Directions for this task: Return each line of the listing that has the word "Débat" in it.

★ ★ ★ ★

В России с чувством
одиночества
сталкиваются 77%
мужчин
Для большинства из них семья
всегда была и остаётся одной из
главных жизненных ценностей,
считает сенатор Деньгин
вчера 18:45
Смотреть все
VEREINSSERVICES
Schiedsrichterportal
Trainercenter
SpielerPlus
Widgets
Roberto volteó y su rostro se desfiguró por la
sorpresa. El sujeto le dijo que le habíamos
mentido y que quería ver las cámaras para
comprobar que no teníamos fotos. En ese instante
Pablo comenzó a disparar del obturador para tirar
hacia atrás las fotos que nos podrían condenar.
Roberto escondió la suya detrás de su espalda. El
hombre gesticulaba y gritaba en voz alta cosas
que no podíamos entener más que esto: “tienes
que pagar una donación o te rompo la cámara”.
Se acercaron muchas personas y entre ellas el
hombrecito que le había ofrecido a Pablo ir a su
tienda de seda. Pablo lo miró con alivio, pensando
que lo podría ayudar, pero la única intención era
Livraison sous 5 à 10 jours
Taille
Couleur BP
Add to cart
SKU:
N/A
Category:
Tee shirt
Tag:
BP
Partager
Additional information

★ ★ ★ ★

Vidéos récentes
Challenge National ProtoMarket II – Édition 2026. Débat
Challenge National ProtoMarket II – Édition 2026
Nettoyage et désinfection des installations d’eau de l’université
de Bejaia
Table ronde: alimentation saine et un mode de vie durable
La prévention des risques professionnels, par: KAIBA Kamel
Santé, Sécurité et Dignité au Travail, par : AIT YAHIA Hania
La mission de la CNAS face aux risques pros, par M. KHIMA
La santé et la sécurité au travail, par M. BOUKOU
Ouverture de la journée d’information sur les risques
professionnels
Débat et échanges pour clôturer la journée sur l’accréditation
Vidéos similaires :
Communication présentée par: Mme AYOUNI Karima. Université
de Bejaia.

★ ★ ★ ★

Exercise result:
Challenge National ProtoMarket II – Édition 2026. Débat
Débat et échanges pour clôturer la journée sur l’accréditation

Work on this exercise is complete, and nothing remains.